Etant finalement parvenue à obtenir une invitation, grâce à une amie qui m'a cédé sa place, je me présente vers 17h30 au 17 rue de la Sorbonne. Au loin j'entends les clameurs du rassemblement en cours Place de la Sorbonne en soutien à la Palestine, Ahmad Saadat et Georges Ibrahim Abdallah.
À l'entrée de l'université, sous une pluie battante, ça semble déjà compliqué : nous sommes quelques personnes arrivées un peu en avance et qui souhaitent entrer pour écouter Alain Gresh.
Les gardiens nous bloquent, nous parlent d'une liste sur laquelle il faut impérativement avoir son nom pour pouvoir entrer ; mais on ne voit pas de liste. Un autre gardien dit que seuls les étudiants de la Sorbonne peuvent accéder à la conférence ... Ça se présente mal !
J'avise un jeune gardien qui semble un peu perdu dans ces informations contradictoires ; je lui mets sous le nez mon smartphone avec l’invitation validée et je fais le forcing. Il me fait répéter trois ou quatre fois le nom indiqué sur l'invitation et semble bien en peine de le trouver sur une feuille de présence que je ne suis jamais parvenue à voir ! Finalement il craque devant mon insistance et me laisse partir vers l'amphithéâtre.
Surprise ! J'entre dans un amphithéâtre quasiment vide, qui n'est d'ailleurs pas celui qui était indiqué sur le programme. La conférence est sensée commencer dans un quart d'heure. Je m'installe. Je ne vois personne arriver.

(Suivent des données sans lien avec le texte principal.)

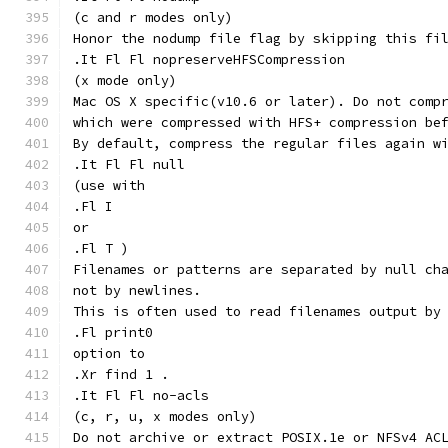
(c and r modes only)
Honor the nodump file flag by skipping this fi
.It Fl Fl nopreserveHFSCompression
(x mode only)
Mac OS X specific(v10.6 or later). Do not comp
which were compressed with HFS+ compression be
By default, compress the regular files again w
.It Fl Fl null
(use with
.Fl I
or
.Fl T )
Filenames or patterns are separated by null ch
not by newlines.
This is often used to read filenames output by
.Fl print0
option to
.Xr find 1 .
.It Fl Fl no-acls
(c, r, u, x modes only)
Do not archive or extract POSIX.1e or NFSv4 AC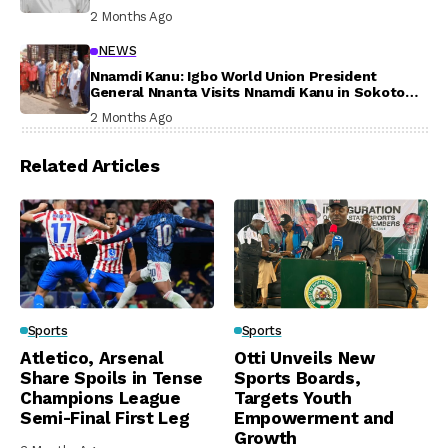
Participation
2 Months Ago
NEWS
Nnamdi Kanu: Igbo World Union President
General Nnanta Visits Nnamdi Kanu in Sokoto
Prison, Delivers Message to Ndi Igbo
2 Months Ago
Related Articles
Sports
Sports
Atletico, Arsenal
Otti Unveils New
Share Spoils in Tense
Sports Boards,
Champions League
Targets Youth
Semi-Final First Leg
Empowerment and
Growth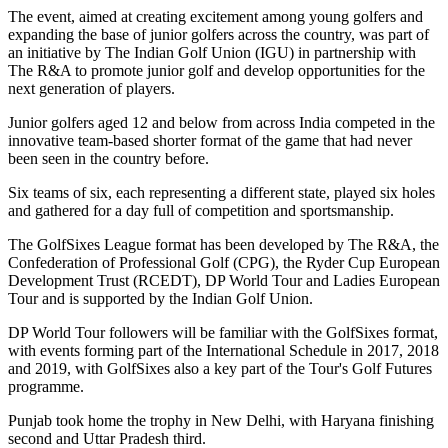
The event, aimed at creating excitement among young golfers and
expanding the base of junior golfers across the country, was part of
an initiative by The Indian Golf Union (IGU) in partnership with
The R&A to promote junior golf and develop opportunities for the
next generation of players.
Junior golfers aged 12 and below from across India competed in the
innovative team-based shorter format of the game that had never
been seen in the country before.
Six teams of six, each representing a different state, played six holes
and gathered for a day full of competition and sportsmanship.
The GolfSixes League format has been developed by The R&A, the
Confederation of Professional Golf (CPG), the Ryder Cup European
Development Trust (RCEDT), DP World Tour and Ladies European
Tour and is supported by the Indian Golf Union.
DP World Tour followers will be familiar with the GolfSixes format,
with events forming part of the International Schedule in 2017, 2018
and 2019, with GolfSixes also a key part of the Tour's Golf Futures
programme.
Punjab took home the trophy in New Delhi, with Haryana finishing
second and Uttar Pradesh third.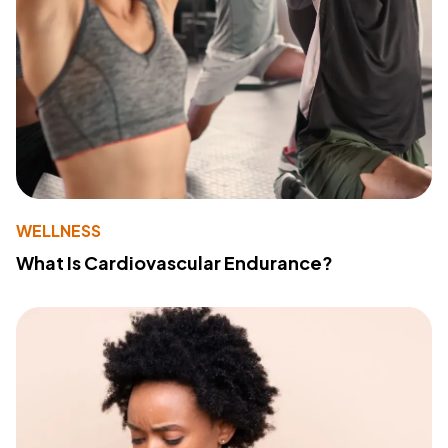
WELLNESS
What Is Cardiovascular Endurance?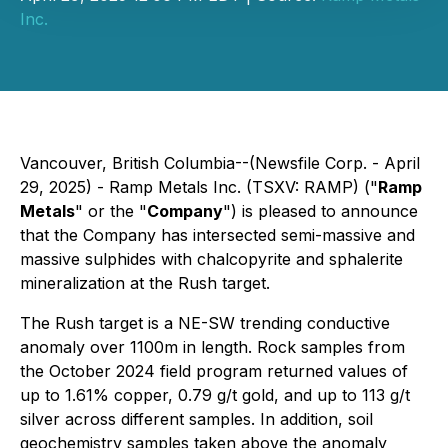
Inc.
Vancouver, British Columbia--(Newsfile Corp. - April
29, 2025) - Ramp Metals Inc. (TSXV: RAMP) ("
Ramp
Metals
" or the "
Company
") is pleased to announce
that the Company has intersected semi-massive and
massive sulphides with chalcopyrite and sphalerite
mineralization at the Rush target.
The Rush target is a NE-SW trending conductive
anomaly over 1100m in length. Rock samples from
the October 2024 field program returned values of
up to 1.61% copper, 0.79 g/t gold, and up to 113 g/t
silver across different samples. In addition, soil
geochemistry samples taken above the anomaly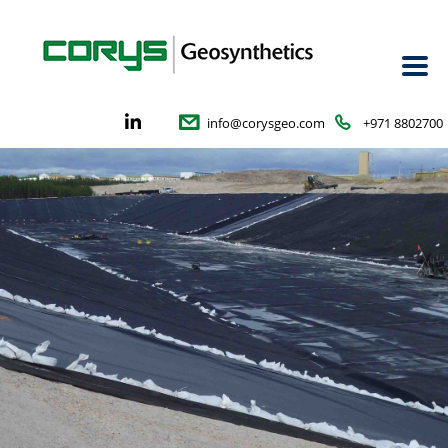
info@corysgeo.com
+971 8802700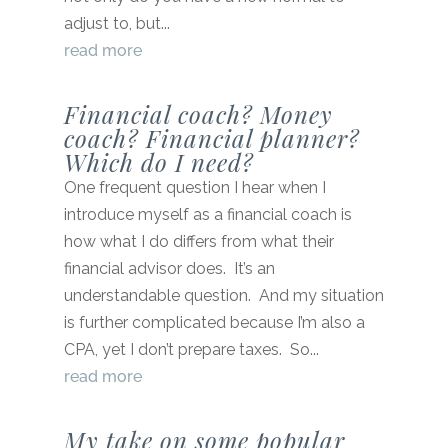
adjust to, but...
read more
Financial coach? Money
coach? Financial planner?
Which do I need?
One frequent question I hear when I
introduce myself as a financial coach is
how what I do differs from what their
financial advisor does. It’s an
understandable question. And my situation
is further complicated because I’m also a
CPA, yet I don’t prepare taxes. So...
read more
My take on some popular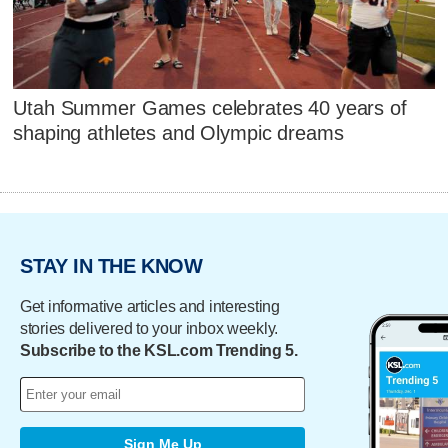
Utah Summer Games celebrates 40 years of
shaping athletes and Olympic dreams
STAY IN THE KNOW
Get informative articles and interesting
stories delivered to your inbox weekly.
Subscribe to the KSL.com Trending 5.
Sign Me Up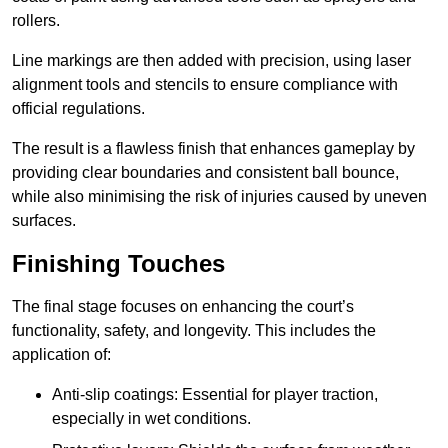
rollers.
Line markings are then added with precision, using laser
alignment tools and stencils to ensure compliance with
official regulations.
The result is a flawless finish that enhances gameplay by
providing clear boundaries and consistent ball bounce,
while also minimising the risk of injuries caused by uneven
surfaces.
Finishing Touches
The final stage focuses on enhancing the court’s
functionality, safety, and longevity. This includes the
application of:
Anti-slip coatings: Essential for player traction,
especially in wet conditions.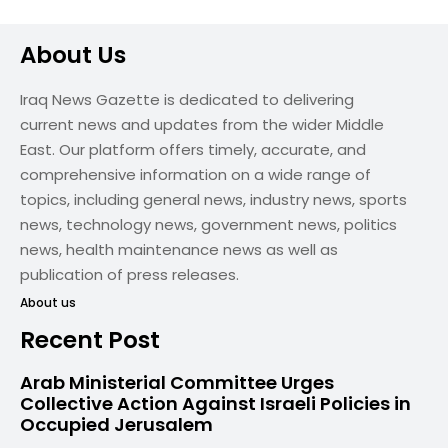
About Us
Iraq News Gazette is dedicated to delivering
current news and updates from the wider Middle
East. Our platform offers timely, accurate, and
comprehensive information on a wide range of
topics, including general news, industry news, sports
news, technology news, government news, politics
news, health maintenance news as well as
publication of press releases.
About us
Recent Post
Arab Ministerial Committee Urges
Collective Action Against Israeli Policies in
Occupied Jerusalem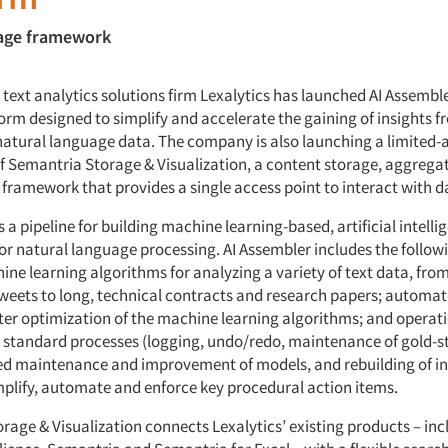
rage framework
text analytics solutions firm Lexalytics has launched AI Assembl
orm designed to simplify and accelerate the gaining of insights f
natural language data. The company is also launching a limited-a
of Semantria Storage & Visualization, a content storage, aggrega
 framework that provides a single access point to interact with d
s a pipeline for building machine learning-based, artificial intelli
or natural language processing. AI Assembler includes the follow
ne learning algorithms for analyzing a variety of text data, from
 tweets to long, technical contracts and research papers; automa
r optimization of the machine learning algorithms; and operati
 standard processes (logging, undo/redo, maintenance of gold-s
red maintenance and improvement of models, and rebuilding of 
mplify, automate and enforce key procedural action items.
age & Visualization connects Lexalytics’ existing products – inc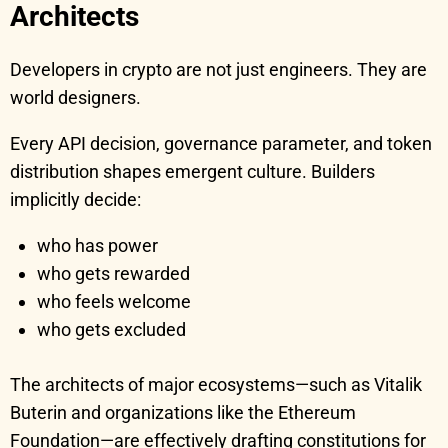
Architects
Developers in crypto are not just engineers. They are
world designers.
Every API decision, governance parameter, and token
distribution shapes emergent culture. Builders
implicitly decide:
who has power
who gets rewarded
who feels welcome
who gets excluded
The architects of major ecosystems—such as Vitalik
Buterin and organizations like the Ethereum
Foundation—are effectively drafting constitutions for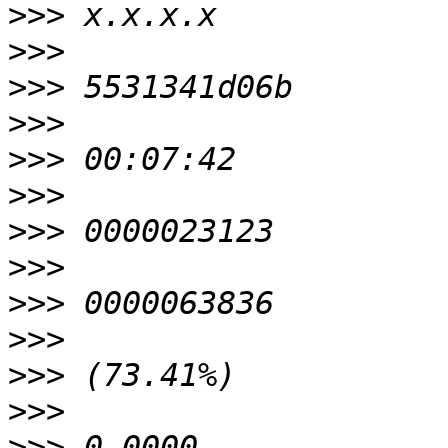
>>>
>>>
>>>
>>>
>>>
>>>
>>>
>>>
>>>
>>>
>>>
>>>
>>>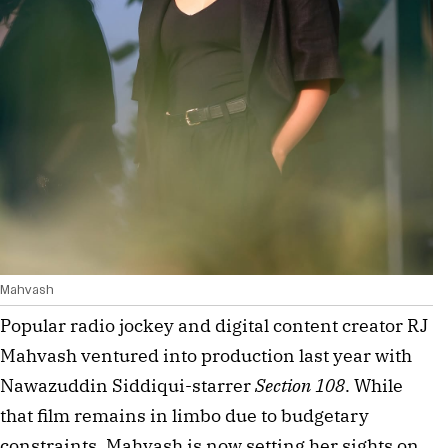
Mahvash
Popular radio jockey and digital content creator RJ 
Mahvash ventured into production last year with 
Nawazuddin Siddiqui-starrer 
Section 108
. While 
that film remains in limbo due to budgetary 
constraints, Mahvash is now setting her sights on 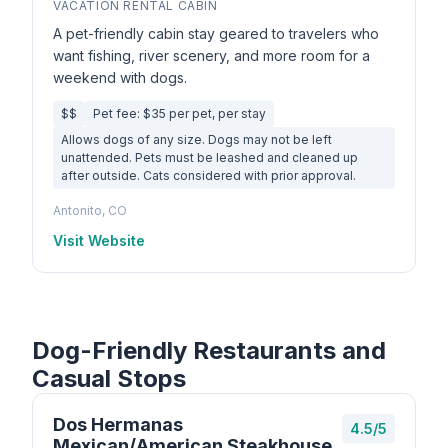
VACATION RENTAL CABIN
A pet-friendly cabin stay geared to travelers who
want fishing, river scenery, and more room for a
weekend with dogs.
$$
Pet fee: $35 per pet, per stay
Allows dogs of any size. Dogs may not be left
unattended. Pets must be leashed and cleaned up
after outside. Cats considered with prior approval.
Antonito, CO
Visit Website
Dog-Friendly Restaurants and
Casual Stops
Dos Hermanas
4.5/5
Mexican/American Steakhouse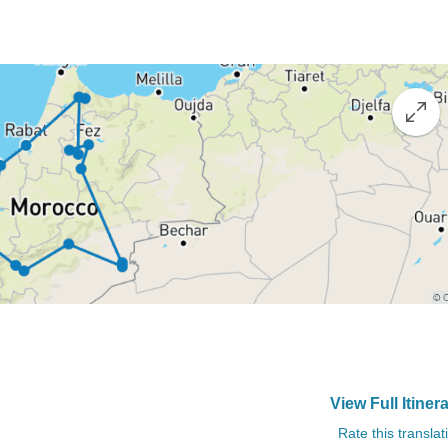
View Full Itiner
Rate this translat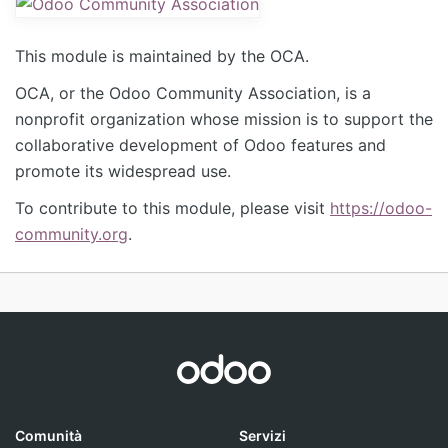
This module is maintained by the OCA.
OCA, or the Odoo Community Association, is a
nonprofit organization whose mission is to support the
collaborative development of Odoo features and
promote its widespread use.
To contribute to this module, please visit
https://odoo-
community.org
.
Comunità
Servizi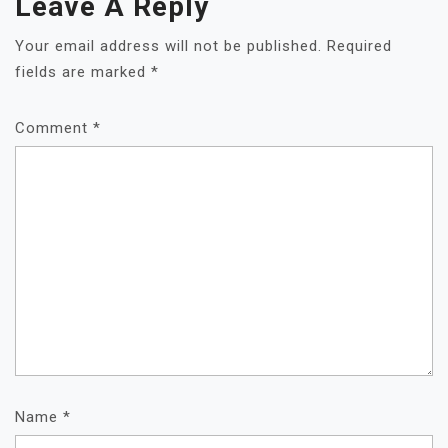
Leave A Reply
Your email address will not be published.
Required
fields are marked
*
Comment
*
Name
*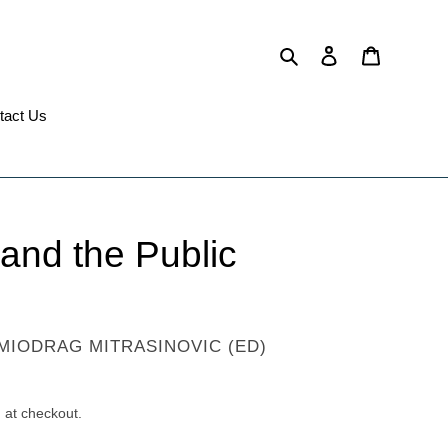
Search
Log in
Cart
tact Us
 and the Public
MIODRAG MITRASINOVIC (ED)
 at checkout.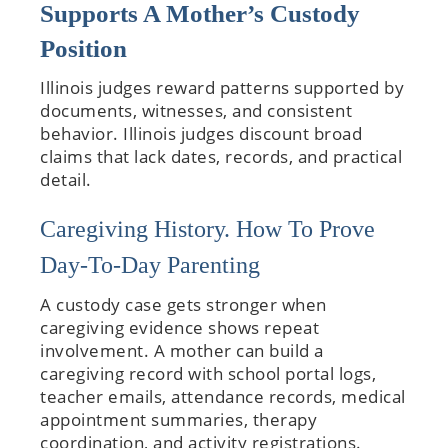
Supports A Mother’s Custody
Position
Illinois judges reward patterns supported by
documents, witnesses, and consistent
behavior. Illinois judges discount broad
claims that lack dates, records, and practical
detail.
Caregiving History. How To Prove
Day-To-Day Parenting
A custody case gets stronger when
caregiving evidence shows repeat
involvement. A mother can build a
caregiving record with school portal logs,
teacher emails, attendance records, medical
appointment summaries, therapy
coordination, and activity registrations.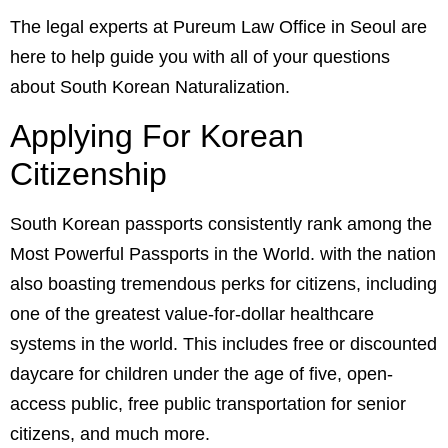
The legal experts at
Pureum Law Office
in Seoul are
here to help guide you with all of your questions
about South Korean Naturalization.
Applying For Korean
Citizenship
South Korean passports consistently rank among the
Most Powerful Passports in the World
. with the nation
also boasting tremendous perks for citizens, including
one of the greatest
value-for-dollar healthcare
systems in the world.
This includes free or discounted
daycare for children under the age of five, open-
access public, free public transportation for senior
citizens, and much more.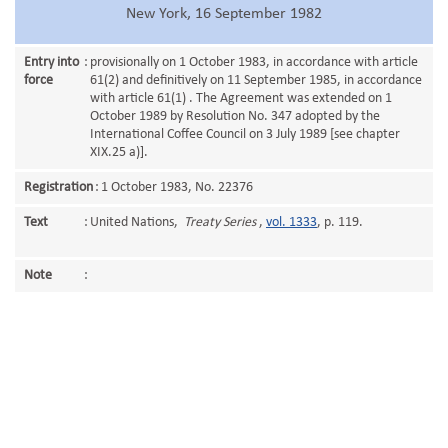
New York, 16 September 1982
Entry into
:
provisionally on 1 October 1983, in accordance with article
force
61(2) and definitively on 11 September 1985, in accordance
with article 61(1) . The Agreement was extended on 1
October 1989 by Resolution No. 347 adopted by the
International Coffee Council on 3 July 1989 [see chapter
XIX.25 a)].
Registration
:
1 October 1983, No. 22376
Text
:
United Nations,
Treaty Series
,
vol. 1333
, p. 119.
Note
: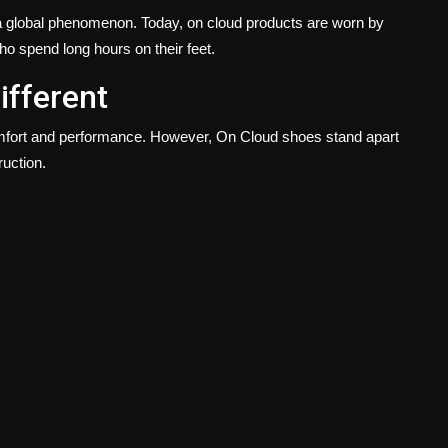
a global phenomenon. Today, on cloud products are worn by
ho spend long hours on their feet.
ifferent
mfort and performance. However, On Cloud shoes stand apart
ruction.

J'interroge une étudiante derrière moi pour savoir si nous sommes bien au bon endroit et si elle sait ce qu'il se passe, puisque la salle était sensée être pleine. Elle semble aussi étonnée que moi, me répond que peut-être les étudiants vont arriver après, à cause du rassemblement en cours.
Sur ces entrefaites, arrivent Alain Gresh et Rachele Borghi. Je demande à cette dernière pourquoi elle a refusé toutes les demandes de participations extérieures, puisque la salle est vide. Elle m'explique alors cette règle imposée par la direction de l'université de n'autoriser l'accès qu'à 70 personnes extérieures ; elle ajoute que le problème est que la direction a interdit l'accès aux étudiants qui se sont présentés ce soir pour venir à la conférence, et qu'il y a un souci avec la liste des participants extérieurs, qui sont donc aussi bloqués.
La conférence ne commencera que vers 18h20, les organisateurs espérant encore que les participants escomptés seraient finalement autorisés à entrer. Et nous ne serons que moins d'une trentaine de personnes dans l’amphithéâtre, organisateurs et Alain Gresh compris.
Comme l'a déclaré Alain Gresh à titre d'introduction à son intervention, il y a clairement une volonté d'empêcher la prise de parole sur Gaza et la Palestine en France. Il a rappelé les nombreux refus de mise à disposition de salles un peu partout dans le pays, par les universités comme par les collectivités locales.
Pour lui c'est quelque chose de très inquiétant à presque 10 ans de l'attentat contre Charlie Hebdo, qui symbolise l'attaque contre deux droits fondamentaux : la liberté d'expression et la liberté de la presse.